School Committee approves budget, cuts positions

CUMBERLAND – The Cumberland School Committee approved its final $55.5 million budget last Thursday, cutting about $750,000 in positions and programs to balance it.

“Nobody’s happy” about losing key personnel, said school board member Bill Dennen, but the board had no choice.

Member Paul DiModica, of the finance committee, said officials hate to lose any teachers.

Board members said the situation could have been much worse, but town officials gave a bigger increase to the schools than they’ve ever offered before.

Supt. Robert Mitchell said officials “spent a tremendous amount of time in an effort to balance the budget.” Despite an increase of about $2.3 million from the town, cuts were still necessary, he said.

The school board approved cutting six teacher assistant positions, at a cost of $147,000, two coordinator positions, at a cost of $93,000, an elementary school music position, Chromebooks for elementary students, and some planned facility repairs. Mitchell said officials hope to get creative in supporting band programs at the elementary level next year.

Mitchell said it’s “frustrating and heartbreaking” to lose “really talented people” in key positions.

DiModica commended Mayor Bill Murray and other town officials for his strong support of schools this year. He also hailed parents and educators for coming out in droves to support more funding for schools, saying he never expected when he asked people to force budget hearings out of Town Hall due to crowd size that they would do it at the library as well.

“You guys did great,” he said, at moving town officials “out of their comfort zones.”

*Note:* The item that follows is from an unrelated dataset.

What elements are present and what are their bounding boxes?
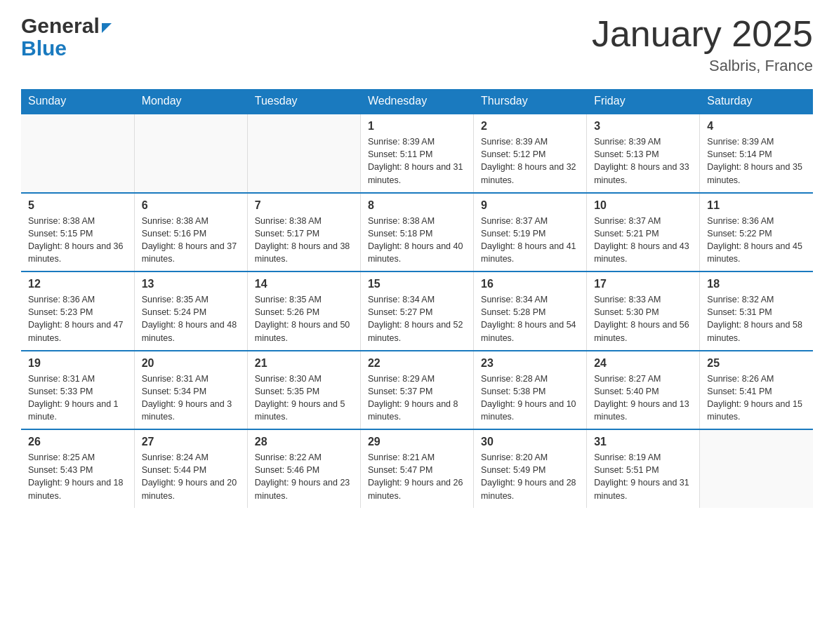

Dennen said the relationship between the schools and town “feels like a partnership” for the first time in a while, and he thinks officials on all sides are now seeing the long-term funding problem the schools is facing.

School Committee member Stephen Hess said he takes solace this year in the fact that town officials seem to have a greater understanding than ever before about the situation the schools find themselves in. He said it will take “communal efforts to improve funding” to the schools.

“We did not get into this situation in one or two years, and we will not get out of it in one or two years,” he said. The fight for more funding can’t stop with the end of the budget season, he said.